(Dataset entries)
* * * * *

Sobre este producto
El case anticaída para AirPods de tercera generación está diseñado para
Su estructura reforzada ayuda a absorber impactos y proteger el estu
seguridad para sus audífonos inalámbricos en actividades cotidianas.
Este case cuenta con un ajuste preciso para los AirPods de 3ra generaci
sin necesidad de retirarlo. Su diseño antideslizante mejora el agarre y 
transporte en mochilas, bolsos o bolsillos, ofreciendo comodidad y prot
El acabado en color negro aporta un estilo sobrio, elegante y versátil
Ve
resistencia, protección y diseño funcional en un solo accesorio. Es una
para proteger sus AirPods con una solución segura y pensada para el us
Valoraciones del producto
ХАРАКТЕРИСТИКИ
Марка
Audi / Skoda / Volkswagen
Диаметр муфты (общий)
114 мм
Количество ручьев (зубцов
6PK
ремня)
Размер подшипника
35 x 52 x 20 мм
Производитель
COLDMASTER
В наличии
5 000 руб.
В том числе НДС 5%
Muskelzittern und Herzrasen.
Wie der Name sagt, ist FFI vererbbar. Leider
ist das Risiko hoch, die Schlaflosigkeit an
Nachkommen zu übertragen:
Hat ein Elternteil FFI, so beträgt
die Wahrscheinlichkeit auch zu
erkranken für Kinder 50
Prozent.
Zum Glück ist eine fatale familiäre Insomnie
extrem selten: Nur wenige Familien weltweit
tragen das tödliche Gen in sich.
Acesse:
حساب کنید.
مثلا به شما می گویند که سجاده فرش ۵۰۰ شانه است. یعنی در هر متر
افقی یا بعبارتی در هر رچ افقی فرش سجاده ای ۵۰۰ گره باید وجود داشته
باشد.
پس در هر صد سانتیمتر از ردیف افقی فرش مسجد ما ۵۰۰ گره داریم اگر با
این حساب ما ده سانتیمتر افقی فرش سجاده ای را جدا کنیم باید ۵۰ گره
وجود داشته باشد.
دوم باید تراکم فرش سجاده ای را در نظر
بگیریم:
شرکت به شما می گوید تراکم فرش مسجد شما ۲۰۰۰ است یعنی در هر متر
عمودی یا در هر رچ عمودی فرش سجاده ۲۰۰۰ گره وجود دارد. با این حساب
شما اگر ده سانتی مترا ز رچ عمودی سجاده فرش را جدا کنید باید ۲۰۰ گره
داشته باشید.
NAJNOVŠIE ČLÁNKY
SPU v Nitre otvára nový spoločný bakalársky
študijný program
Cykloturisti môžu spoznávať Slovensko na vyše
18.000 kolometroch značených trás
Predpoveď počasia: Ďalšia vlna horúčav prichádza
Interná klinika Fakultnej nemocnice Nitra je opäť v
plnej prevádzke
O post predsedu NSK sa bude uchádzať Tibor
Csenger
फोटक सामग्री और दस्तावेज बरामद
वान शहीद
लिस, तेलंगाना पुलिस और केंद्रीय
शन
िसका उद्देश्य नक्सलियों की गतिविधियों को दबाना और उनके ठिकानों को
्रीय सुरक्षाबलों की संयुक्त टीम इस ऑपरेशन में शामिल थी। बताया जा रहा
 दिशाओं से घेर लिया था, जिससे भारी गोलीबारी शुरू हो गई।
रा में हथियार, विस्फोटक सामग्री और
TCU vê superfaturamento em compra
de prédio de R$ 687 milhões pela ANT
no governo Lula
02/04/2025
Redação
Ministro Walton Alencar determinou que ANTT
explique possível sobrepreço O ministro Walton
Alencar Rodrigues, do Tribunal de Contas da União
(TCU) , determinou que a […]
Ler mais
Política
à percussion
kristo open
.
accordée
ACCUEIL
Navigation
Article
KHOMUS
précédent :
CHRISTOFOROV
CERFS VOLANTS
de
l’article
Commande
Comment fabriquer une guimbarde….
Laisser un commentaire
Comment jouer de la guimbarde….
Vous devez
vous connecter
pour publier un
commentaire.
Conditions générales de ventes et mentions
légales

* * * * *

ABOUT THIS TASK — Print each line of the data exactly as it was written.

ANSWER —
Sobre este producto
El case anticaída para AirPods de tercera generación está diseñado para
Su estructura reforzada ayuda a absorber impactos y proteger el estu
seguridad para sus audífonos inalámbricos en actividades cotidianas.
Este case cuenta con un ajuste preciso para los AirPods de 3ra generaci
sin necesidad de retirarlo. Su diseño antideslizante mejora el agarre y 
transporte en mochilas, bolsos o bolsillos, ofreciendo comodidad y prot
El acabado en color negro aporta un estilo sobrio, elegante y versátil
Ve
resistencia, protección y diseño funcional en un solo accesorio. Es una
para proteger sus AirPods con una solución segura y pensada para el us
Valoraciones del producto
ХАРАКТЕРИСТИКИ
Марка
Audi / Skoda / Volkswagen
Диаметр муфты (общий)
114 мм
Количество ручьев (зубцов
6PK
ремня)
Размер подшипника
35 x 52 x 20 мм
Производитель
COLDMASTER
В наличии
5 000 руб.
В том числе НДС 5%
Muskelzittern und Herzrasen.
Wie der Name sagt, ist FFI vererbbar. Leider
ist das Risiko hoch, die Schlaflosigkeit an
Nachkommen zu übertragen:
Hat ein Elternteil FFI, so beträgt
die Wahrscheinlichkeit auch zu
erkranken für Kinder 50
Prozent.
Zum Glück ist eine fatale familiäre Insomnie
extrem selten: Nur wenige Familien weltweit
tragen das tödliche Gen in sich.
Acesse:
حساب کنید.
مثلا به شما می گویند که سجاده فرش ۵۰۰ شانه است. یعنی در هر متر
افقی یا بعبارتی در هر رچ افقی فرش سجاده ای ۵۰۰ گره باید وجود داشته
باشد.
پس در هر صد سانتیمتر از ردیف افقی فرش مسجد ما ۵۰۰ گره داریم اگر با
این حساب ما ده سانتیمتر افقی فرش سجاده ای را جدا کنیم باید ۵۰ گره
وجود داشته باشد.
دوم باید تراکم فرش سجاده ای را در نظر
بگیریم:
شرکت به شما می گوید تراکم فرش مسجد شما ۲۰۰۰ است یعنی در هر متر
عمودی یا در هر رچ عمودی فرش سجاده ۲۰۰۰ گره وجود دارد. با این حساب
شما اگر ده سانتی مترا ز رچ عمودی سجاده فرش را جدا کنید باید ۲۰۰ گره
داشته باشید.
NAJNOVŠIE ČLÁNKY
SPU v Nitre otvára nový spoločný bakalársky
študijný program
Cykloturisti môžu spoznávať Slovensko na vyše
18.000 kolometroch značených trás
Predpoveď počasia: Ďalšia vlna horúčav prichádza
Interná klinika Fakultnej nemocnice Nitra je opäť v
plnej prevádzke
O post predsedu NSK sa bude uchádzať Tibor
Csenger
फोटक सामग्री और दस्तावेज बरामद
वान शहीद
लिस, तेलंगाना पुलिस और केंद्रीय
शन
िसका उद्देश्य नक्सलियों की गतिविधियों को दबाना और उनके ठिकानों को
्रीय सुरक्षाबलों की संयुक्त टीम इस ऑपरेशन में शामिल थी। बताया जा रहा
 दिशाओं से घेर लिया था, जिससे भारी गोलीबारी शुरू हो गई।
रा में हथियार, विस्फोटक सामग्री और
TCU vê superfaturamento em compra
de prédio de R$ 687 milhões pela ANT
no governo Lula
02/04/2025
Redação
Ministro Walton Alencar determinou que ANTT
explique possível sobrepreço O ministro Walton
Alencar Rodrigues, do Tribunal de Contas da União
(TCU) , determinou que a […]
Ler mais
Política
à percussion
kristo open
.
accordée
ACCUEIL
Navigation
Article
KHOMUS
précédent :
CHRISTOFOROV
CERFS VOLANTS
de
l’article
Commande
Comment fabriquer une guimbarde….
Laisser un commentaire
Comment jouer de la guimbarde….
Vous devez
vous connecter
pour publier un
commentaire.
Conditions générales de ventes et mentions
légales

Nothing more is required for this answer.